_Exercise_: Leave out the pictures and output the data verbatim.

_Records to process_:
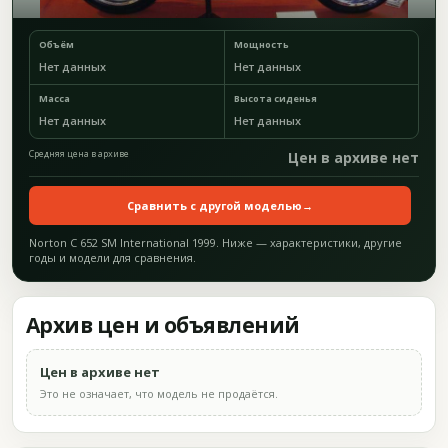
Объём
Мощность
Нет данных
Нет данных
Масса
Высота сиденья
Нет данных
Нет данных
Средняя цена в архиве
Цен в архиве нет
Сравнить с другой моделью
→
Norton C 652 SM International 1999. Ниже — характеристики, другие
годы и модели для сравнения.
Архив цен и объявлений
Цен в архиве нет
Это не означает, что модель не продаётся.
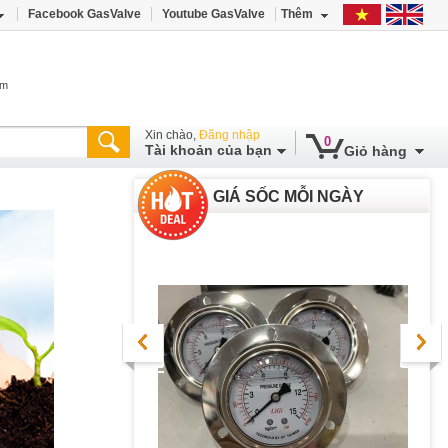
Facebook GasValve
Youtube GasValve
Thêm
âm
Xin chào,
Đăng nhập
0
Tài khoản của bạn
Giỏ hàng
GIÁ SỐC MỖI NGÀY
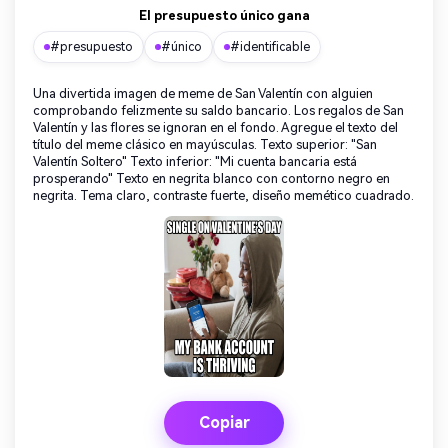
El presupuesto único gana
#presupuesto
#único
#identificable
Una divertida imagen de meme de San Valentín con alguien
comprobando felizmente su saldo bancario. Los regalos de San
Valentín y las flores se ignoran en el fondo. Agregue el texto del
título del meme clásico en mayúsculas. Texto superior: "San
Valentín Soltero" Texto inferior: "Mi cuenta bancaria está
prosperando" Texto en negrita blanco con contorno negro en
negrita. Tema claro, contraste fuerte, diseño memético cuadrado.
Copiar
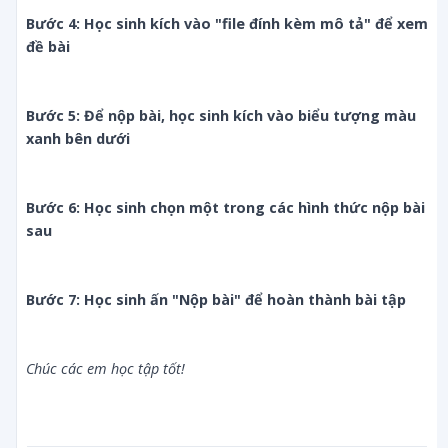
Bước 4: Học sinh kích vào "file đính kèm mô tả" để xem 
đề bài
Bước 5: Để nộp bài, học sinh kích vào biểu tượng màu 
xanh bên dưới
Bước 6: Học sinh chọn một trong các hình thức nộp bài 
sau 
Bước 7: Học sinh ấn "Nộp bài" để hoàn thành bài tập
Chúc các em học tập tốt!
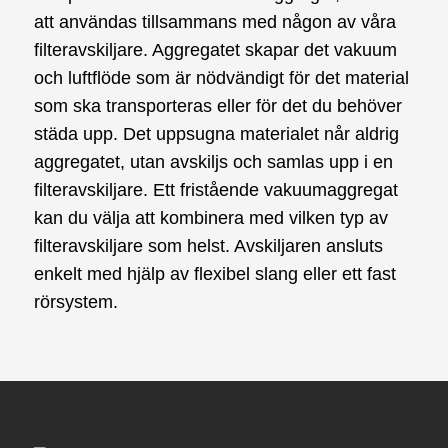
att användas tillsammans med någon av våra
filteravskiljare. Aggregatet skapar det vakuum
och luftflöde som är nödvändigt för det material
som ska transporteras eller för det du behöver
städa upp. Det uppsugna materialet når aldrig
aggregatet, utan avskiljs och samlas upp i en
filteravskiljare. Ett fristående vakuumaggregat
kan du välja att kombinera med vilken typ av
filteravskiljare som helst. Avskiljaren ansluts
enkelt med hjälp av flexibel slang eller ett fast
rörsystem.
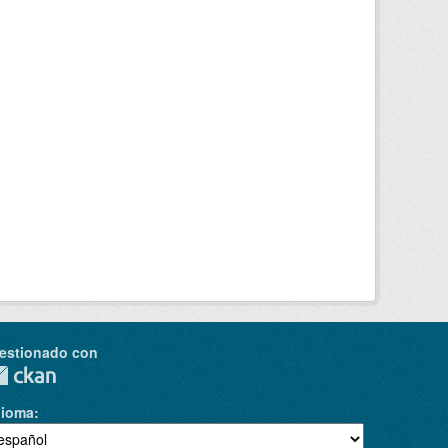
estionado con
dioma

_Written solution_:
Объём
Мощность
Нет данных
Нет данных
Масса
Высота сиденья
Нет данных
Нет данных
Средняя цена в архиве
Цен в архиве нет
Сравнить с другой моделью
→
Norton C 652 SM International 1999. Ниже — характеристики, другие
годы и модели для сравнения.
Архив цен и объявлений
Цен в архиве нет
Это не означает, что модель не продаётся.
Facebook GasValve
Youtube GasValve
Thêm
âm
Xin chào,
Đăng nhập
0
Tài khoản của bạn
Giỏ hàng
GIÁ SỐC MỖI NGÀY
El presupuesto único gana
#presupuesto
#único
#identificable
Una divertida imagen de meme de San Valentín con alguien
comprobando felizmente su saldo bancario. Los regalos de San
Valentín y las flores se ignoran en el fondo. Agregue el texto del
título del meme clásico en mayúsculas. Texto superior: "San
Valentín Soltero" Texto inferior: "Mi cuenta bancaria está
prosperando" Texto en negrita blanco con contorno negro en
negrita. Tema claro, contraste fuerte, diseño memético cuadrado.
Copiar
Bước 4: Học sinh kích vào "file đính kèm mô tả" để xem 
đề bài
Bước 5: Để nộp bài, học sinh kích vào biểu tượng màu 
xanh bên dưới
Bước 6: Học sinh chọn một trong các hình thức nộp bài 
sau 
Bước 7: Học sinh ấn "Nộp bài" để hoàn thành bài tập
Chúc các em học tập tốt!
att användas tillsammans med någon av våra
filteravskiljare. Aggregatet skapar det vakuum
och luftflöde som är nödvändigt för det material
som ska transporteras eller för det du behöver
städa upp. Det uppsugna materialet når aldrig
aggregatet, utan avskiljs och samlas upp i en
filteravskiljare. Ett fristående vakuumaggregat
kan du välja att kombinera med vilken typ av
filteravskiljare som helst. Avskiljaren ansluts
enkelt med hjälp av flexibel slang eller ett fast
rörsystem.
estionado con
dioma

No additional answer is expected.